Only at milking did M. Foucault excel. 'You've got nice hands,' said Shirl, and it was true: the cows seemed to appreciate his attentions, whereas, with Wayne, it was always a battle of man against beast. Seeing the milk in the churn, making deliveries to the dairy factory in Mataura, M. Foucault felt an unmediated glow of satisfaction.
On the night he returned to Paris, his friends celebrated with a restaurant dinner. Lacan and Kristeva had Big Macs and Baudrillard a Quarter Pounder. 'They fed me well on the flight,' said M. Foucault, contenting himself with a large fries and a shake. He ate without tasting, recalling a system of signs that directed traffic to its appropriate destination along gravel roads, a hegemony of sausage rolls and the Ladies' Excuse-Me.
'Look at him,' said Baudrillard, 'he's off his food.' But Baudrillard had always been envious, and the others only smiled fondly at their friend and mentor, and made mental notes to enquire later if, perhaps, there might be a professorial vacancy in the Collège de France before long.
BORGES AND I
Borges comes round with a six-pack just in time for the game. I tell him he could have got it cheaper down the road. He nods unhappily, as is his way.r />
Half-time, and the ABs have had a shocker. Borges, of course, has divided loyalties; he says he'll be happy if Argentina lose by less than twenty points, or the All Blacks win by more than fifty.
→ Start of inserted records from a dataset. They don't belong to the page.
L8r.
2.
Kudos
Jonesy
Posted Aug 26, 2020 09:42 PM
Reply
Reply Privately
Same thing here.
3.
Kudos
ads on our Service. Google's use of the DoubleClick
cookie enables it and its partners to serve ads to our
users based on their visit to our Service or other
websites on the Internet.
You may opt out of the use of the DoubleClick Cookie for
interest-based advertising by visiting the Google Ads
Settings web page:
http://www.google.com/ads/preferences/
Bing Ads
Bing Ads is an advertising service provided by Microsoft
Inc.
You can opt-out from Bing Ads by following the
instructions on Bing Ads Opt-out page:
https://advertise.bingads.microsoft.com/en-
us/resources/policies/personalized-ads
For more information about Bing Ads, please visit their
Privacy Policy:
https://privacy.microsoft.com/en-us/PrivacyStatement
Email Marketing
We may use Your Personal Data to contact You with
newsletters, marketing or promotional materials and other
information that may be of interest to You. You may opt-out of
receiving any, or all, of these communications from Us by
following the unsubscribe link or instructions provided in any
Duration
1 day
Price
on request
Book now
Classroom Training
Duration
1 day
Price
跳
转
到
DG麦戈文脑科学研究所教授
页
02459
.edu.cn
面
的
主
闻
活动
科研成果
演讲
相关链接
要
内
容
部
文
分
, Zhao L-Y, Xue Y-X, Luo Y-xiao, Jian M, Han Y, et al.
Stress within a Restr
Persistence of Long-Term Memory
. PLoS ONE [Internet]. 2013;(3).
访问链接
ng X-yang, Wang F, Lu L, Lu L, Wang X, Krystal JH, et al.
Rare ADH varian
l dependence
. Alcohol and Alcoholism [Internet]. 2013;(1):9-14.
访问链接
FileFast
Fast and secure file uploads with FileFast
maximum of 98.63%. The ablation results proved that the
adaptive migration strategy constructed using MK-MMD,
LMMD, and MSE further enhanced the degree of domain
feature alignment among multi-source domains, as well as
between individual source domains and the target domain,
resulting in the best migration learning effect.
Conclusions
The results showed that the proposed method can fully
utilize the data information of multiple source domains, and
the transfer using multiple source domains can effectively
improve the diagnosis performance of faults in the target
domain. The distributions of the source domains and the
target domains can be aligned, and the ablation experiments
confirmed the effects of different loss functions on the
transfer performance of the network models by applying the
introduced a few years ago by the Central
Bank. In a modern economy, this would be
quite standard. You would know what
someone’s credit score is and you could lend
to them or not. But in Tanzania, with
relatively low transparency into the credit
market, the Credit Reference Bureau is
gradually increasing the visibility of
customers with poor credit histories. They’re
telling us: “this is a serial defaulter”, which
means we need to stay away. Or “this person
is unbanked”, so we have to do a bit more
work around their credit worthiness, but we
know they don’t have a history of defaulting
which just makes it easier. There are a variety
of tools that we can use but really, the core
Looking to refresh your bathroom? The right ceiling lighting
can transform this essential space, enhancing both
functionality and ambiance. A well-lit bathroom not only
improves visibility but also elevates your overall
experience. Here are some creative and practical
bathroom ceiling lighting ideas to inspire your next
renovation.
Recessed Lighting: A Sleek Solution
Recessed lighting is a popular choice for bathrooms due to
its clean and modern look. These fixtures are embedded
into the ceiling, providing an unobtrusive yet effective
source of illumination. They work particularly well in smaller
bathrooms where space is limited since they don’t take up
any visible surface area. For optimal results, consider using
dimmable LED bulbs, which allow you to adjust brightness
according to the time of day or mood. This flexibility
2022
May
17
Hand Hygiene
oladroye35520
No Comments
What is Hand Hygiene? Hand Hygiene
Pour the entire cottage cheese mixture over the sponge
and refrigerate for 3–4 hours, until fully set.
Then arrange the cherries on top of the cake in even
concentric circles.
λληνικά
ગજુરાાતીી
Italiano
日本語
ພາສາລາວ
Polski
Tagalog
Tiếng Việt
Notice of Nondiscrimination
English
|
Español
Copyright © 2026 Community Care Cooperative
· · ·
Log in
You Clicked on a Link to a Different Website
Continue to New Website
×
I tell him I need to go for a piss. Two Exports will do that to anyone.
When I get back, Borges is making himself a coffee. Is it possible, he asks me, that Amphixion of Thebes was thinking of rugby when he wrote that each game played by men is one moment of the game played by the gods?
I tell him he'd better get back to the couch if he wants to see the second half, and besides, only woofters drink coffee at half-time.
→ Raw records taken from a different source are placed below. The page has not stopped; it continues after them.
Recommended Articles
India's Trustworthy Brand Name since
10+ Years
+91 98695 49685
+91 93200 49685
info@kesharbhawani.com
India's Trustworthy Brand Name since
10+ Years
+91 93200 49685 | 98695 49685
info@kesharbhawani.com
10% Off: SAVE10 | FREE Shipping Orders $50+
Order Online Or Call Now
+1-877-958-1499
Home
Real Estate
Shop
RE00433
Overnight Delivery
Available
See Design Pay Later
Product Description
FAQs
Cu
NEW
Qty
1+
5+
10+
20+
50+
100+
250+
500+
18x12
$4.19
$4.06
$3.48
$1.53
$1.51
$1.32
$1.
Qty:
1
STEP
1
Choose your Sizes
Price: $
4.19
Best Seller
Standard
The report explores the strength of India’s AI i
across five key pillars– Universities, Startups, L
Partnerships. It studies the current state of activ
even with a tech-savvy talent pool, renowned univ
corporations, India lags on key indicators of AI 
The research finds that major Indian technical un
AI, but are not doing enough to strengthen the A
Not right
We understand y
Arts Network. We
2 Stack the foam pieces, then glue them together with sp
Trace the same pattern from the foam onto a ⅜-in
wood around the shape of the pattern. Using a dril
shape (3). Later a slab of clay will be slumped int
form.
The All Blacks win 42–17. Sevens against Thebes? It's possible.
Borges and I go out for a few quiets. I meet him after work in a bar favoured by web developers and business analysts. We sit and watch a small subset of the world go by.
Borges looks glum. 'Bad day in the stacks?' I ask. He nods, says nothing, swallows another mouthful of beer.
I nudge him. 'Look, over there. I happen to know those women are studying to be librarians. Go and dazzle them with your learning. That's what it's for, man!'
He surprises me by draining his glass and walking right up to them. Asks them a question; they look surprised, but make room for him. He turns and waves me over.
'This is Brian,' he says. 'He's something in computers.'
Borges talks to the dark one, I talk to the fair. She's a bit serious for me. Nothing doing there, but Borges and Krystal are getting on like a house on fire — so well that I say my goodbyes and walk home under the indifferent dome of eternity. Borges, eh? You never would have thought it.